According to Borer, it took the group 15 years to find the right location for its Shanghai hotel. It took even longer to find the right location in Paris and longer still for its London hotel, announced late last year and due to open “in about seven years from now”, says Borer.
The Peninsula Paris will be located on Avenue Kleber in the 16th arrondissement in a building that originally opened as The Majestic Hotel in 1908. After World War II the building became a conference centre and then a government office building. Then, a few years ago, the French government decided to sell off some of its real estate assets. Hong Kong and Shanghai Hotels bought the building in partnership with Qatar National Hotels, which owns 80 per cent, in early 2009.

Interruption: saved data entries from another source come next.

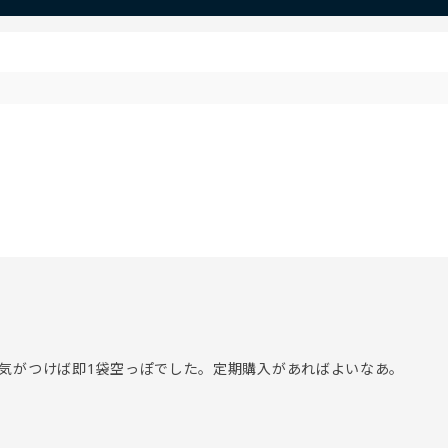
気がつけば即1袋空っぽでした。定期購入があればよいなあ。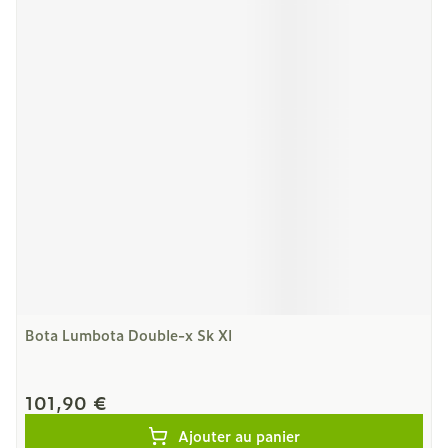
Bota Lumbota Double-x Sk Xl
101,90 €
Ajouter au panier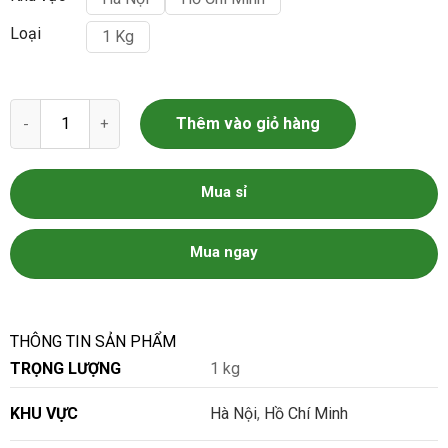
Loại
1 Kg
Cua Đồng Tươi Sống số lượng
Thêm vào giỏ hàng
Mua sỉ
Mua ngay
THÔNG TIN SẢN PHẨM
TRỌNG LƯỢNG
1 kg
KHU VỰC
Hà Nội
,
Hồ Chí Minh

Since acquiring the heritage building, Peninsula has been painstakingly restoring it and transforming it into a hotel at a cost of almost 340m (about $520m). “It will be a grand hotel,” says Borer, who now divides his time between Hong Kong and Paris as the hotel nears completion. “It will have a very big lobby, not as big as the lobby in Hong Kong but almost.” The hotel will have two entrances, one more public than the other. The rooftop restaurant will have uninterrupted views over Paris from the Eiffel Tower to La Defense. The top level will have four suites, each with its own outdoor terrace.
“We will bring a very elaborate Chinese restaurant to Paris, the decor of which will take its inspiration from Chinese opera meeting French opera. It’s a space that has enormously high ceilings; it will be very theatrical,” says Borer. The hotel will also have an underground carpark for 80 cars as Peninsula hopes the French, as well as international tourists, will embrace the new hotel.

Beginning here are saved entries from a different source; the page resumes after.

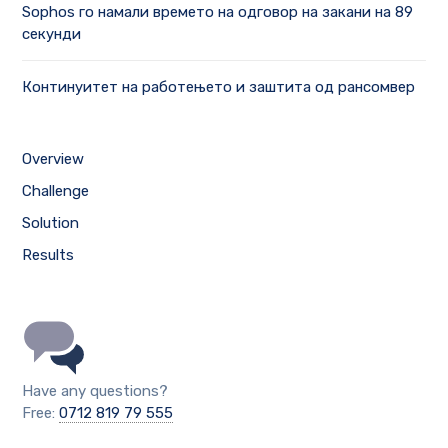
Sophos го намали времето на одговор на закани на 89
секунди
Континуитет на работењето и заштита од рансомвер
Overview
Challenge
Solution
Results
Have any questions?
Free:
0712 819 79 555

Peninsula is the latest Asia-based hotel brands to open in the French capital. In the past few years Shangri-La, Mandarin Oriental and Raffles have all opened in Paris and their arrival has sent some of the city’s more storied hotels packing. The Ritz Paris is closed for renovations, as is the Hotel de Crillon. The Asian hotel chains have a reputation for impeccable service. In Asia, where labour costs are lower, it’s achieved by a high staff-to-guest ratio, but Borer insists the legendary standard of service at Peninsula has nothing to do with labour costs and all about the mentality. “In Asia hospitality is in people’s heart and it’s part of their culture. So we will take a lot of people from here [Hong Kong] to start educating our new colleagues about that mentality and what a pleasure it is to actually serve people. You can’t do it overnight. I remember 25 years ago when we bought the New York hotel - it was an existing hotel - and overnight it became a Peninsula. Today they’re very integrated and a lot of them have been to Hong Kong to see what we do here. It’s easy - it just takes time.”
Last June, Hong Kong and Shanghai Hotels paid 132.5m to acquire a 50 per cent stake in 1-5 Grosvenor Place at Hyde Park Corner, a site currently occupied by two nondescript 1960s office buildings. The remaining 50 per cent is controlled by Grosvenor Britain & Ireland, a group that has entered into a joint venture to redevelop the site into a Peninsula hotel.
“So we are playing a management game, an owner’s game and an asset appreciation game,” says Borer. “When we enter these deals we do it for the next two or three generations. Yes, we are a publicly listed company. Yes, it is about making money, but when it comes to return on investment we are patient with that too.”
The hotel group is also patient when it comes to Australia. Borer makes no secret of the fact that Peninsula would like to open a hotel in Sydney and he is a keen reader of the property news about Australia. “We’re very interested in Sydney, we would like something with a harbour view and so we are patient and continue to look.”